Easy Deployment of Python Google Cloud Functions using setuptools

The takeaway from this post is that with one command, invoke deploy-gcs, you will be able to bundle a python package into and archive and deploy a GCF against that

At Torqata, we work heavily within Google Cloud Platform, and we spend quite a bit of effort to the end of making our dev ops process more seamless, consistent, easy to use, and automated wherever possible. For example, we use a monorepo structure that houses our Angular and Python code with custom build tools that extend the awesome utility of the Nrwl Nx CLI to work the same with Python. In addition, we wrap almost all of our “actions” into Invoke tasks (or, rather, a modified version of Invoke that allows us to work within our monorepo and target various projects). I would love to write more about many of these topics, as there is a lot of information and code that would be useful to a broader audience, but today I wanted to focus in sharing one useful tidbit relating to deploying Google Cloud Functions.
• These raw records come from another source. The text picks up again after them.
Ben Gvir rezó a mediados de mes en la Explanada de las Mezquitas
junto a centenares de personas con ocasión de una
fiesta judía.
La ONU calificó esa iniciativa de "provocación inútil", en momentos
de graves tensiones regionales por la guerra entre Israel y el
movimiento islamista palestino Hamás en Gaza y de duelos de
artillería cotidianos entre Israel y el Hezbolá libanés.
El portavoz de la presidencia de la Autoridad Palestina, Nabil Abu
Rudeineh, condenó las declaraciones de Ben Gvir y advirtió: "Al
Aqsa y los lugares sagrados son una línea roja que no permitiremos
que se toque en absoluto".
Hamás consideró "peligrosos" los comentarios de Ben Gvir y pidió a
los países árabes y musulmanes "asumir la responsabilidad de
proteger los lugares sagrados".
If you are not aware, Google Cloud Functions are GCP’s serverless code snippet deployment offering very similar to AWS Lambda and Microsoft Azure Functions. It supports a few different runtimes (Node, Python, Go, etc) and a few different ways to actually provide your code. Usually the easiest way to get up and running with GCF is to use the inline code editor and copy/paste snippets of code that you want to run. However, inevitably at some point you will want a more stable/repeatable deployment pattern that can be programmatic and tied to source control or versioned artifacts in a way that you can actually reason about.

The best way to do this is to point the GCF to deploy from a .zip archive within a GCS bucket. This allows you to have an externally available source of the archive, avoiding the problem of deployments differing from one users machine to another. But how to best create this archive? It has to conform to a certain structure, and although you could write a Makefile or bash script to grab the dependencies, there is a better way – you can just use Python’s existing packaging mechanism, setuptools! After all, why reinvent the wheel..
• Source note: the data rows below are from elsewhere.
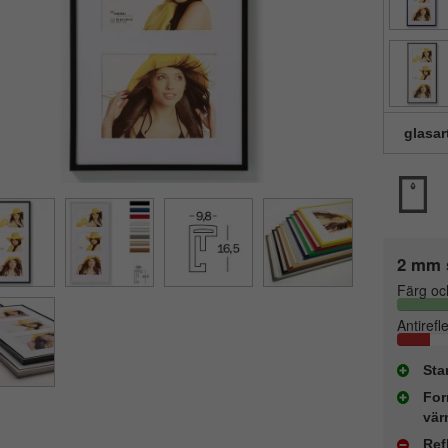
glasar
2 mm 
Färg oc
Antirefl
Sta
For
vär
Ref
To do this, start by creating a package with your code. If you haven’t done this before with making a setup.py, refer to the documentation. For this post, I’ll assume you have that part down. Next, GCF requires that the entry code be in a file main.py. To solve for this, I add a main.py file at the same level of the project as the setup.py, and this file imports from my package the function(s) that I want to expose to GCF. Effectively, this is like a barrel file that exposes the functions you care about. To ensure this file gets bundled into the source distribution, create a MANIFEST.in file with an include main.py record. Also, create a requirements.txt file with the dependencies and add include requirements.txt to the manifest. Note that normally you would include dependencies in the setup.py file so that pip installing your package fetched them, and you may also have the dependencies there if you use this package elsewhere, but for GCF specifically we also must have a requirements.txt as that is how it will install. Remember, this process is using the existing packaging toolset for a purpose other than it’s direct intent, so it isn’t a “normal” package.
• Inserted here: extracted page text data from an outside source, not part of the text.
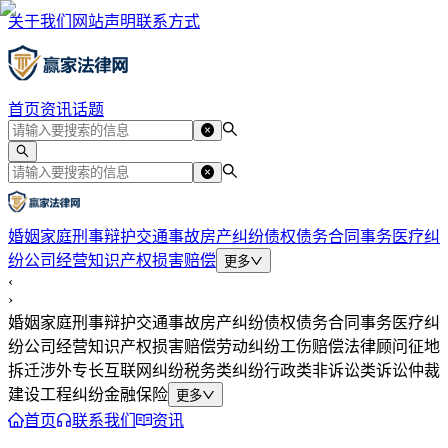
关于我们
网站声明
联系方式
首页
资讯
话题
婚姻家庭
刑事辩护
交通事故
房产纠纷
债权债务
合同事务
医疗纠
纷
公司经营
知识产权
损害赔偿
更多
‹
›
婚姻家庭
刑事辩护
交通事故
房产纠纷
债权债务
合同事务
医疗纠
纷
公司经营
知识产权
损害赔偿
劳动纠纷
工伤赔偿
法律顾问
征地
拆迁
涉外专长
互联网纠纷
税务类纠纷
行政类
非诉讼类
诉讼仲裁
建设工程纠纷
金融保险
更多
首页
联系我们
资讯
The last consideration to handle is that when you run python setup.py sdist the resulting distribution archive will contain the code wrapped inside a directory with the same name as the package. We will need to unpack this one level so that the main.py file is at the top of the archive.

Ok, with all of that said. Here is the single invoke task that will accomplish all of the above.

@task
def deploy_gcf(ctx, dst_bucket):
    """Deploy Google Cloud Function source code to dst_bucket"""
    with ctx.cd(f"<YOUR PACKAGE DIRECTORY>"):
        with tempfile.TemporaryDirectory() as tmpdirname:
            # Create source distribution
            ctx.run(f"python setup.py sdist --formats=zip --dist-dir {tmpdirname}")
            with ctx.cd(tmpdirname):
                # The archive is nested inside a folder with the same name as package,
                # but GCF needs it to be unnested, so here we unzip/rezip with correct
                # structure
                archive = [f for f in os.listdir(ctx.cwd) if f.endswith(".zip")][0]
                root, _ = os.path.splitext(archive)
                ctx.run(f"unzip {archive}")
                with ctx.cd(root):
                    ctx.run(f"zip -r {archive} * -x *.egg-info")
                    # Copy archive to the deploy bucket
                    ctx.run(f"gsutil cp {os.path.join(ctx.cwd, archive)} {dst_bucket}")
    ctx.run(
        f"""gcloud functions deploy [GCF NAME] --region=[MY REGION] --entry-point=[FUNCTION TO RUN] \
            --runtime=python37 --source={dst_bucket}/{archive} --max-instances=1 """
    )

A few things worth commenting on. I use tempfile.TemporaryDirectory to get a cross-platform reference to an ephemeral storage area. I don’t actually intend to keep the archive around, so it only needs to live long enough to copy it to GCS. I use the dst-dir flag to specifify this directory as the target, and then cd into it to unzip/rezip the file for the correct structure before finally copying to GCS. It might seem kind of silly to be unzipping and rezipping, but keep in mind we didn’t have to write any code for actually tracking down the source files and bundling them other than creating a couple of entries in the MANIFEST.in. Finally, we deployed the function with a gcloud command.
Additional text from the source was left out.